Excerpts from a dataset:
↓↓↓

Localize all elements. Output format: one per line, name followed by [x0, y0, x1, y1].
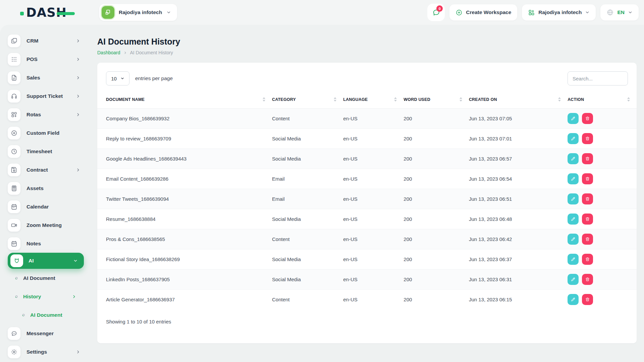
chevron-down-icon	[628, 10, 633, 15]
breadcrumb-dashboard-link[interactable]: Dashboard	[97, 50, 120, 55]
sidebar-item-timesheet[interactable]: Timesheet	[0, 142, 87, 161]
category-cell: Email	[272, 189, 343, 209]
sidebar-item-calendar[interactable]: Calendar	[0, 197, 87, 216]
sort-icon[interactable]	[263, 97, 265, 102]
delete-button[interactable]	[582, 113, 593, 124]
sidebar-item-contract[interactable]: Contract	[0, 161, 87, 179]
language-cell: en-US	[343, 249, 404, 269]
category-cell: Email	[272, 169, 343, 189]
breadcrumb-current: AI Document History	[130, 50, 173, 55]
entries-per-page-select[interactable]: 10	[106, 71, 129, 85]
sidebar-item-crm[interactable]: CRM	[0, 32, 87, 50]
edit-button[interactable]	[568, 214, 579, 225]
table-row: Company Bios_1686639932 Content en-US 20…	[97, 108, 637, 128]
sidebar-item-zoom-meeting[interactable]: Zoom Meeting	[0, 216, 87, 234]
search-input[interactable]	[568, 71, 628, 85]
sidebar-item-assets[interactable]: Assets	[0, 179, 87, 197]
sidebar-item-rotas[interactable]: Rotas	[0, 105, 87, 124]
history-table: DOCUMENT NAME CATEGORY LANGUAGE WORD USE…	[97, 91, 637, 309]
sidebar-item-sales[interactable]: Sales	[0, 68, 87, 87]
delete-button[interactable]	[582, 173, 593, 184]
gear-icon	[8, 346, 20, 358]
table-row: Google Ads Headlines_1686639443 Social M…	[97, 148, 637, 169]
sidebar-item-support-ticket[interactable]: Support Ticket	[0, 87, 87, 105]
language-selector[interactable]: EN	[600, 4, 639, 20]
sort-icon[interactable]	[334, 97, 336, 102]
action-cell	[568, 249, 637, 269]
delete-button[interactable]	[582, 234, 593, 245]
workspace-menu-button[interactable]: Rajodiya infotech	[522, 4, 596, 20]
workspace-switcher-label: Rajodiya infotech	[119, 9, 162, 15]
edit-button[interactable]	[568, 294, 579, 305]
created-on-cell: Jun 13, 2023 06:31	[469, 269, 568, 289]
table-header: DOCUMENT NAME CATEGORY LANGUAGE WORD USE…	[97, 91, 637, 108]
sidebar-item-messenger[interactable]: Messenger	[0, 324, 87, 343]
sort-icon[interactable]	[558, 97, 561, 102]
delete-button[interactable]	[582, 214, 593, 225]
category-cell: Content	[272, 229, 343, 249]
sidebar-subitem-history[interactable]: History	[0, 287, 87, 306]
document-name-cell: Fictional Story Idea_1686638269	[97, 249, 272, 269]
workspace-switcher[interactable]: Rajodiya infotech	[99, 4, 177, 21]
messages-button[interactable]: 0	[427, 4, 445, 21]
delete-button[interactable]	[582, 153, 593, 164]
action-cell	[568, 209, 637, 229]
edit-button[interactable]	[568, 153, 579, 164]
sort-icon[interactable]	[460, 97, 462, 102]
table-row: LinkedIn Posts_1686637905 Social Media e…	[97, 269, 637, 289]
create-workspace-button[interactable]: Create Workspace	[449, 4, 517, 20]
created-on-cell: Jun 13, 2023 06:37	[469, 249, 568, 269]
delete-button[interactable]	[582, 254, 593, 265]
created-on-cell: Jun 13, 2023 06:54	[469, 169, 568, 189]
action-cell	[568, 148, 637, 169]
edit-button[interactable]	[568, 173, 579, 184]
action-cell	[568, 169, 637, 189]
sidebar-item-notes[interactable]: Notes	[0, 234, 87, 253]
language-cell: en-US	[343, 148, 404, 169]
table-row: Fictional Story Idea_1686638269 Social M…	[97, 249, 637, 269]
edit-button[interactable]	[568, 193, 579, 204]
delete-button[interactable]	[582, 193, 593, 204]
app-logo[interactable]: DASH	[0, 5, 87, 20]
sidebar-item-pos[interactable]: POS	[0, 50, 87, 68]
delete-button[interactable]	[582, 133, 593, 144]
workspace-menu-label: Rajodiya infotech	[538, 9, 582, 15]
calendar-icon	[8, 237, 20, 250]
chevron-right-icon	[123, 51, 127, 55]
document-name-cell: Reply to review_1686639709	[97, 128, 272, 148]
main-content: AI Document History Dashboard AI Documen…	[87, 25, 644, 362]
edit-button[interactable]	[568, 274, 579, 285]
delete-button[interactable]	[582, 294, 593, 305]
bullet-icon	[14, 276, 18, 280]
document-name-cell: Twitter Tweets_1686639094	[97, 189, 272, 209]
sidebar-item-settings[interactable]: Settings	[0, 343, 87, 361]
table-row: Twitter Tweets_1686639094 Email en-US 20…	[97, 189, 637, 209]
category-cell: Social Media	[272, 128, 343, 148]
edit-button[interactable]	[568, 234, 579, 245]
chevron-right-icon	[76, 75, 80, 80]
language-cell: en-US	[343, 229, 404, 249]
chevron-down-icon	[166, 10, 171, 15]
sidebar-item-custom-field[interactable]: Custom Field	[0, 124, 87, 142]
messages-badge: 0	[436, 5, 443, 12]
language-cell: en-US	[343, 169, 404, 189]
clock-icon	[8, 145, 20, 158]
chevron-right-icon	[72, 294, 76, 299]
edit-button[interactable]	[568, 254, 579, 265]
action-cell	[568, 128, 637, 148]
category-cell: Social Media	[272, 209, 343, 229]
delete-button[interactable]	[582, 274, 593, 285]
headset-icon	[8, 90, 20, 103]
sort-icon[interactable]	[394, 97, 397, 102]
edit-button[interactable]	[568, 133, 579, 144]
sidebar-item-ai[interactable]: AI	[8, 253, 84, 269]
top-right-actions: 0 Create Workspace Rajodiya infotech	[427, 4, 639, 21]
sidebar-subitem-ai-document[interactable]: AI Document	[0, 269, 87, 287]
top-bar: DASH Rajodiya infotech 0 Create Workspac…	[0, 0, 644, 25]
entries-per-page-label: entries per page	[135, 75, 173, 81]
word-used-cell: 200	[404, 289, 469, 309]
edit-button[interactable]	[568, 113, 579, 124]
word-used-cell: 200	[404, 189, 469, 209]
sort-icon[interactable]	[627, 97, 630, 102]
sidebar-subitem-ai-document[interactable]: AI Document	[0, 306, 87, 324]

↑↑↑

## [Aim of the task]
Print out every record above exactly as given. Do not include the pictures.

## [Solution to this exercise]
Localize all elements. Output format: one per line, name followed by [x0, y0, x1, y1].
chevron-down-icon	[628, 10, 633, 15]
breadcrumb-dashboard-link[interactable]: Dashboard	[97, 50, 120, 55]
sidebar-item-timesheet[interactable]: Timesheet	[0, 142, 87, 161]
category-cell: Email	[272, 189, 343, 209]
sidebar-item-calendar[interactable]: Calendar	[0, 197, 87, 216]
sort-icon[interactable]	[263, 97, 265, 102]
delete-button[interactable]	[582, 113, 593, 124]
sidebar-item-contract[interactable]: Contract	[0, 161, 87, 179]
language-cell: en-US	[343, 249, 404, 269]
category-cell: Email	[272, 169, 343, 189]
breadcrumb-current: AI Document History	[130, 50, 173, 55]
entries-per-page-select[interactable]: 10	[106, 71, 129, 85]
sidebar-item-crm[interactable]: CRM	[0, 32, 87, 50]
edit-button[interactable]	[568, 214, 579, 225]
table-row: Company Bios_1686639932 Content en-US 20…	[97, 108, 637, 128]
sidebar-item-zoom-meeting[interactable]: Zoom Meeting	[0, 216, 87, 234]
search-input[interactable]	[568, 71, 628, 85]
sidebar-item-assets[interactable]: Assets	[0, 179, 87, 197]
sidebar-item-rotas[interactable]: Rotas	[0, 105, 87, 124]
history-table: DOCUMENT NAME CATEGORY LANGUAGE WORD USE…	[97, 91, 637, 309]
sidebar-item-sales[interactable]: Sales	[0, 68, 87, 87]
delete-button[interactable]	[582, 173, 593, 184]
gear-icon	[8, 346, 20, 358]
table-row: Google Ads Headlines_1686639443 Social M…	[97, 148, 637, 169]
sidebar-item-support-ticket[interactable]: Support Ticket	[0, 87, 87, 105]
language-selector[interactable]: EN	[600, 4, 639, 20]
sort-icon[interactable]	[334, 97, 336, 102]
action-cell	[568, 249, 637, 269]
delete-button[interactable]	[582, 234, 593, 245]
workspace-menu-button[interactable]: Rajodiya infotech	[522, 4, 596, 20]
workspace-switcher-label: Rajodiya infotech	[119, 9, 162, 15]
edit-button[interactable]	[568, 294, 579, 305]
created-on-cell: Jun 13, 2023 06:31	[469, 269, 568, 289]
table-header: DOCUMENT NAME CATEGORY LANGUAGE WORD USE…	[97, 91, 637, 108]
sidebar-item-messenger[interactable]: Messenger	[0, 324, 87, 343]
sort-icon[interactable]	[558, 97, 561, 102]
delete-button[interactable]	[582, 214, 593, 225]
category-cell: Content	[272, 229, 343, 249]
sidebar-subitem-history[interactable]: History	[0, 287, 87, 306]
document-name-cell: Fictional Story Idea_1686638269	[97, 249, 272, 269]
workspace-switcher[interactable]: Rajodiya infotech	[99, 4, 177, 21]
messages-button[interactable]: 0	[427, 4, 445, 21]
delete-button[interactable]	[582, 153, 593, 164]
action-cell	[568, 209, 637, 229]
edit-button[interactable]	[568, 153, 579, 164]
sort-icon[interactable]	[460, 97, 462, 102]
table-row: LinkedIn Posts_1686637905 Social Media e…	[97, 269, 637, 289]
create-workspace-button[interactable]: Create Workspace	[449, 4, 517, 20]
created-on-cell: Jun 13, 2023 06:37	[469, 249, 568, 269]
delete-button[interactable]	[582, 254, 593, 265]
created-on-cell: Jun 13, 2023 06:54	[469, 169, 568, 189]
action-cell	[568, 148, 637, 169]
edit-button[interactable]	[568, 173, 579, 184]
action-cell	[568, 169, 637, 189]
sidebar-item-notes[interactable]: Notes	[0, 234, 87, 253]
language-cell: en-US	[343, 148, 404, 169]
table-row: Fictional Story Idea_1686638269 Social M…	[97, 249, 637, 269]
edit-button[interactable]	[568, 193, 579, 204]
delete-button[interactable]	[582, 193, 593, 204]
app-logo[interactable]: DASH	[0, 5, 87, 20]
sidebar-item-pos[interactable]: POS	[0, 50, 87, 68]
delete-button[interactable]	[582, 133, 593, 144]
workspace-menu-label: Rajodiya infotech	[538, 9, 582, 15]
calendar-icon	[8, 237, 20, 250]
chevron-right-icon	[123, 51, 127, 55]
document-name-cell: Reply to review_1686639709	[97, 128, 272, 148]
main-content: AI Document History Dashboard AI Documen…	[87, 25, 644, 362]
edit-button[interactable]	[568, 274, 579, 285]
delete-button[interactable]	[582, 294, 593, 305]
bullet-icon	[14, 276, 18, 280]
document-name-cell: Twitter Tweets_1686639094	[97, 189, 272, 209]
sidebar-item-settings[interactable]: Settings	[0, 343, 87, 361]
table-row: Twitter Tweets_1686639094 Email en-US 20…	[97, 189, 637, 209]
category-cell: Social Media	[272, 128, 343, 148]
edit-button[interactable]	[568, 234, 579, 245]
chevron-right-icon	[76, 75, 80, 80]
language-cell: en-US	[343, 229, 404, 249]
chevron-down-icon	[166, 10, 171, 15]
sidebar-item-custom-field[interactable]: Custom Field	[0, 124, 87, 142]
messages-badge: 0	[436, 5, 443, 12]
language-cell: en-US	[343, 169, 404, 189]
clock-icon	[8, 145, 20, 158]
chevron-right-icon	[72, 294, 76, 299]
edit-button[interactable]	[568, 254, 579, 265]
action-cell	[568, 128, 637, 148]
category-cell: Social Media	[272, 209, 343, 229]
delete-button[interactable]	[582, 274, 593, 285]
headset-icon	[8, 90, 20, 103]
sort-icon[interactable]	[394, 97, 397, 102]
edit-button[interactable]	[568, 133, 579, 144]
sidebar-item-ai[interactable]: AI	[8, 253, 84, 269]
top-right-actions: 0 Create Workspace Rajodiya infotech	[427, 4, 639, 21]
sidebar-subitem-ai-document[interactable]: AI Document	[0, 269, 87, 287]
top-bar: DASH Rajodiya infotech 0 Create Workspac…	[0, 0, 644, 25]
entries-per-page-label: entries per page	[135, 75, 173, 81]
word-used-cell: 200	[404, 289, 469, 309]
edit-button[interactable]	[568, 113, 579, 124]
word-used-cell: 200	[404, 189, 469, 209]
sort-icon[interactable]	[627, 97, 630, 102]
sidebar-subitem-ai-document[interactable]: AI Document	[0, 306, 87, 324]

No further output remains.